According to the News Journal, about $1.3 million in federal funding was used last year to support one dozen HIV/AIDS-related state organizations in Delaware, almost $300,000 more than in 2002. In addition, nearly 7,500 HIV tests were given to blacks last year, more than the amount given to all other racial groups combined. The News Journal also reports that the number of newly recorded HIV/AIDS cases among blacks in Delaware decreased from 226 in 2001 to 113 in 2007.

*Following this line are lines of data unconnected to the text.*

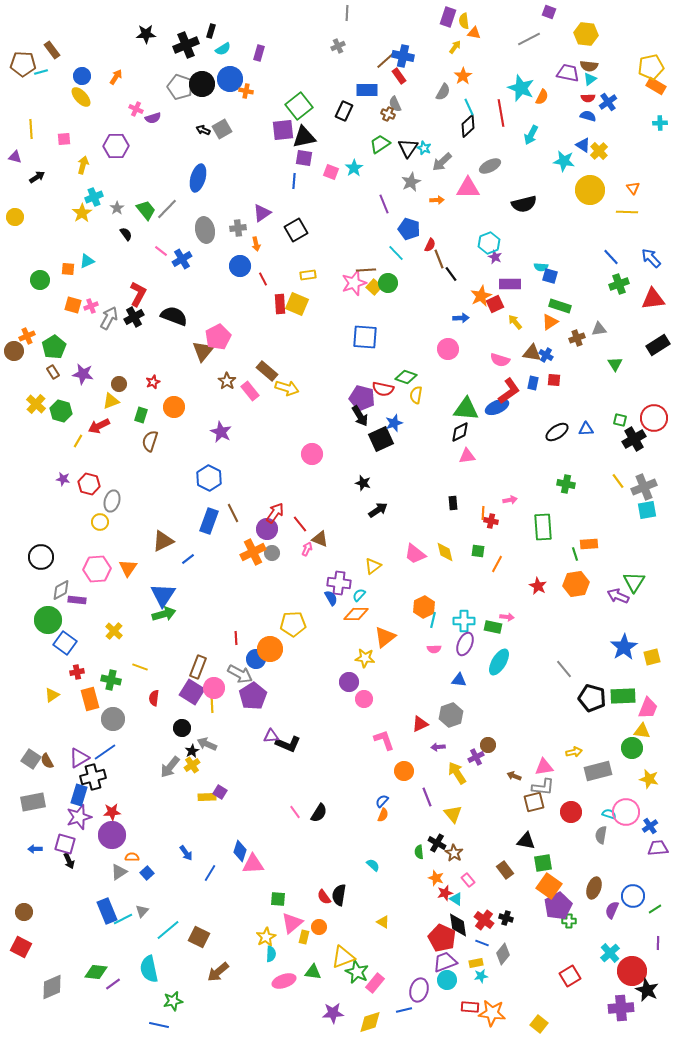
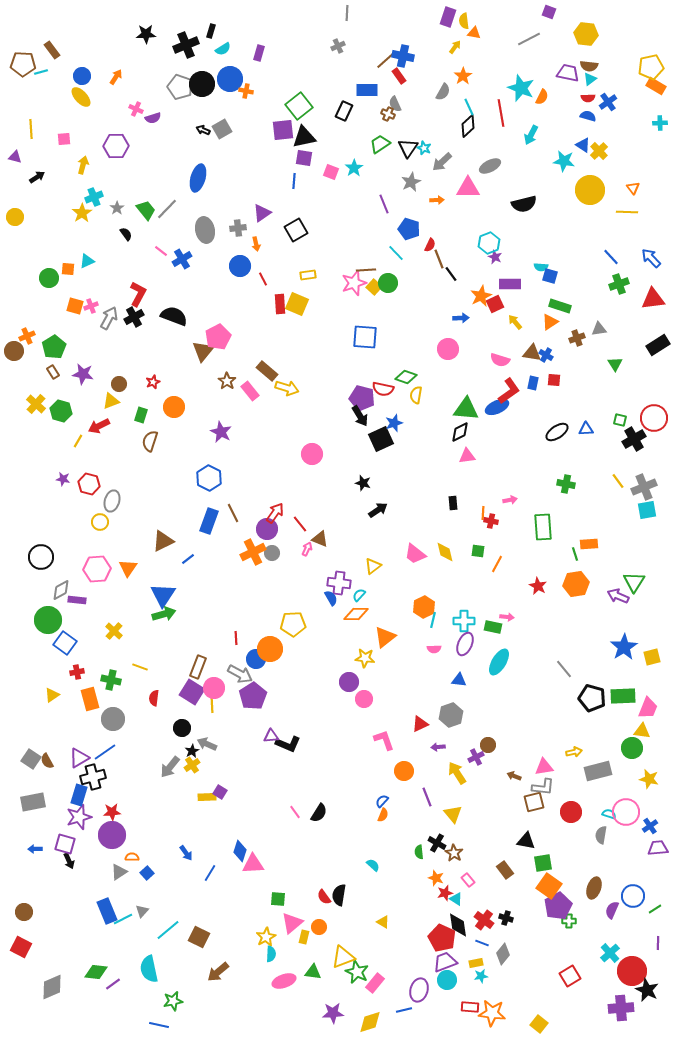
green circle at (40, 280): moved 9 px right, 2 px up
orange square at (73, 305): moved 2 px right, 1 px down
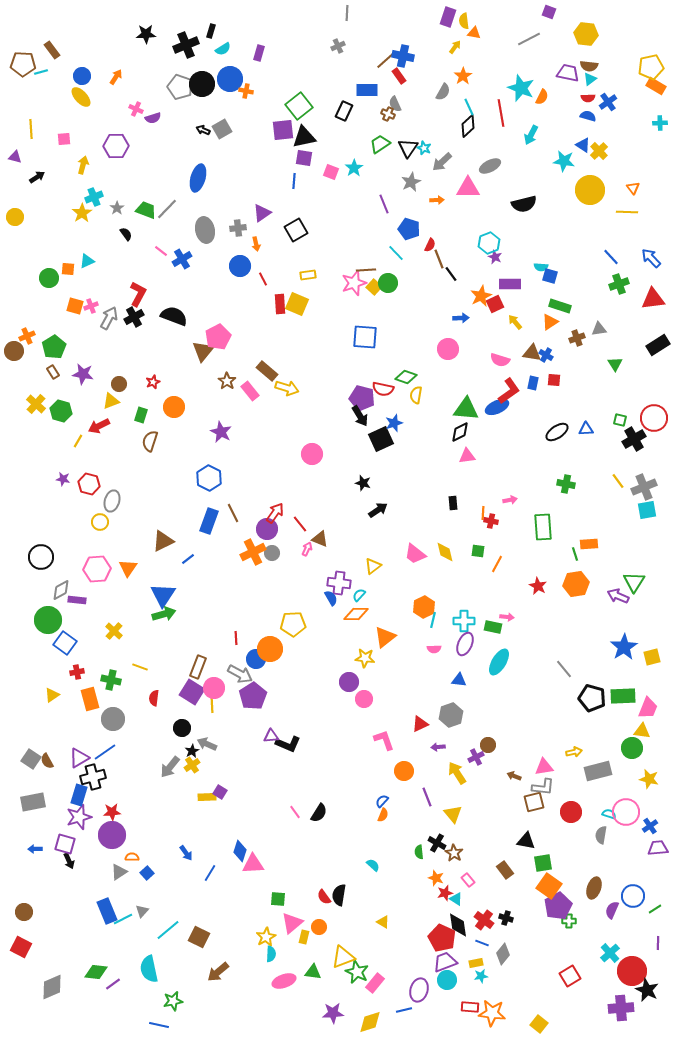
green trapezoid at (146, 210): rotated 30 degrees counterclockwise
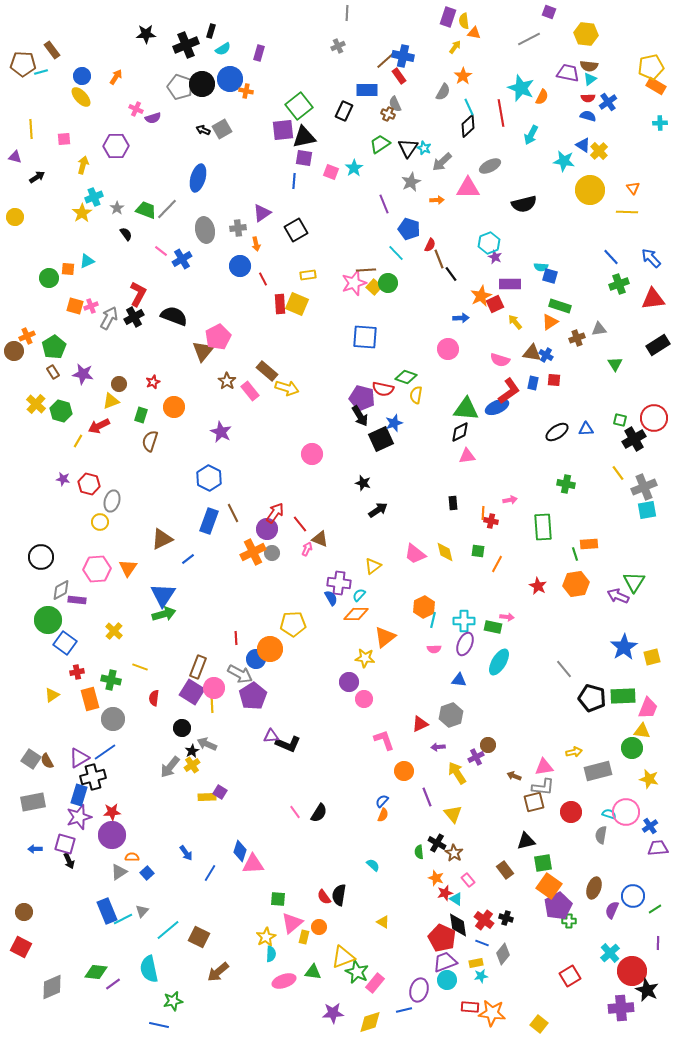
yellow line at (618, 481): moved 8 px up
brown triangle at (163, 541): moved 1 px left, 2 px up
black triangle at (526, 841): rotated 24 degrees counterclockwise
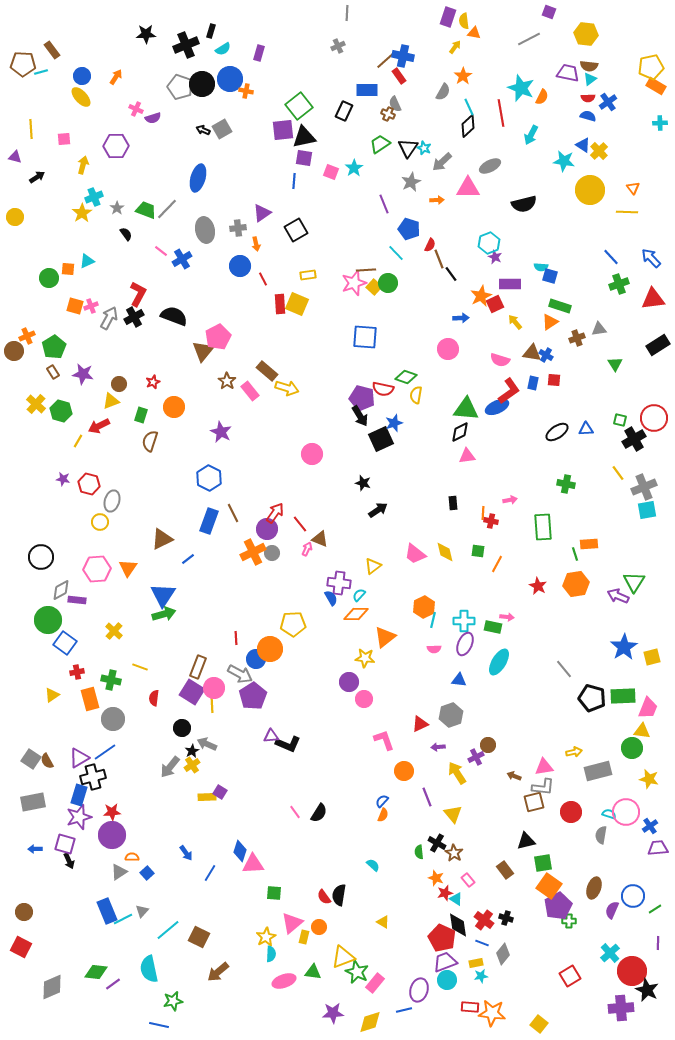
green square at (278, 899): moved 4 px left, 6 px up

Renee Beaman of the Beautiful Gate Outreach Center at the Bethel African Methodist Episcopal Church said that she has seen her organization's budget increase from $60,000 in 2002 to $169,000 in 2007 and that the center will be able to provide more HIV tests as its budget grows. Beaman said the black community also needs interconnected programs to address poverty. She added that some of the women she counsels would be more inclined to ask their partners to use condoms if they were not living in poverty. "If someone feels good about themselves, they'll be less likely to engage in risky behavior," Beaman said.
Michael Weinstein, president of the AIDS Healthcare Foundation, said that discrimination against black men who have sex with men has contributed to the spread of HIV in the black community. "Whenever a group and a behavior is stigmatized and is accompanied by shame, there's not going to be an acknowledgement of what the risk is," Weinstein said. In addition, Bullock said that blacks must be willing to talk openly about the risk of HIV. "We need to urgently and aggressively educate our children about this disease with compassion," Bullock said, adding, "If we don't act now, the data will not change" (Ratnayake, Wilmington News Journal, 8/18).
CBS' "Evening News" on Sunday reported on the efforts of black churches in the South to talk openly about HIV/AIDS (Pinkston, "Evening News," CBS, 8/17).